I come from another era. Experienced helpers, green dogs. Green helpers experienced dogs Never green on green.

I HATE when some noob brings their dog and I can see that they have not done the work properly. They have done it long enough and it is a conditioned response. There is never a full fix to this.

This ought to get you away from 18 pages of what collar does your dog wear in the house, and Oh God what if he escapes BS No wonder you guys are such NOOOBS. 

Focus now people I don't want to tell you again.


----------



## Selena van Leeuwen (Mar 29, 2006)

I don´t do it, I ask Dick to do it. Playing is with a big football or something but no tugwork. To afraid I will ruin the bitework.

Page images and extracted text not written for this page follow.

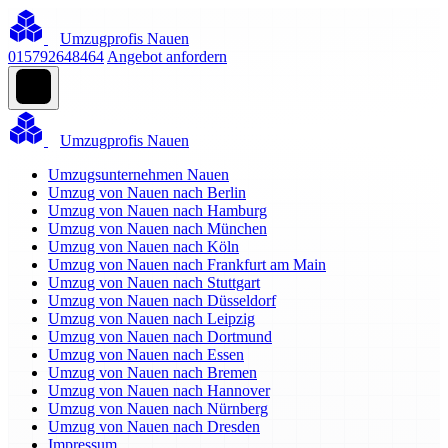
Umzugprofis Nauen
015792648464
Angebot anfordern
Umzugprofis Nauen
Umzugsunternehmen Nauen
Umzug von Nauen nach Berlin
Umzug von Nauen nach Hamburg
Umzug von Nauen nach München
Umzug von Nauen nach Köln
Umzug von Nauen nach Frankfurt am Main
Umzug von Nauen nach Stuttgart
Umzug von Nauen nach Düsseldorf
Umzug von Nauen nach Leipzig
Umzug von Nauen nach Dortmund
Umzug von Nauen nach Essen
Umzug von Nauen nach Bremen
Umzug von Nauen nach Hannover
Umzug von Nauen nach Nürnberg
Umzug von Nauen nach Dresden
Impressum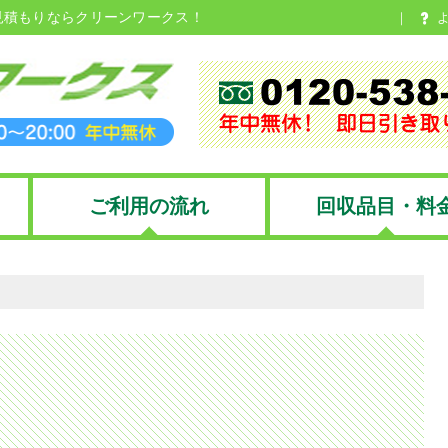
見積もりならクリーンワークス！
ご利用の流れ
回収品目・料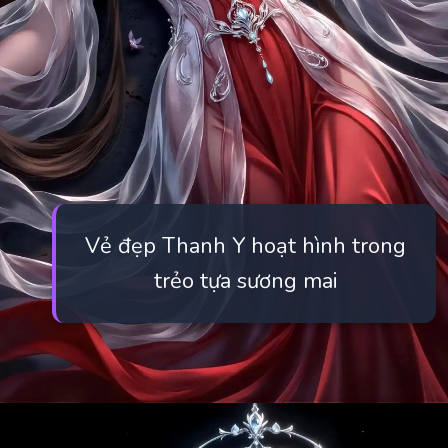
Vẻ đẹp Thanh Y hoạt hình trong
trẻo tựa sương mai
Đang mở
https://manhua.edu.vn/thanh-y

I did help built a young dog on a sleeve on the club, but under guidance of Dick and the owner who was a good IPO (sch) helper.


----------



## Kristen Cabe (Mar 27, 2006)

I don't do any of that at home either. SchH club is the only place we do bitework.


----------



## Simon Mellick (Oct 31, 2006)

Jeff, 

When you talk about people bringing their dogs to club, I assume you're talking about some form of ring sport? In a sport where bite quality isn't nearly as important as commitment to the bite, what kind of things do you see that suggest poor foundation work? Just curious.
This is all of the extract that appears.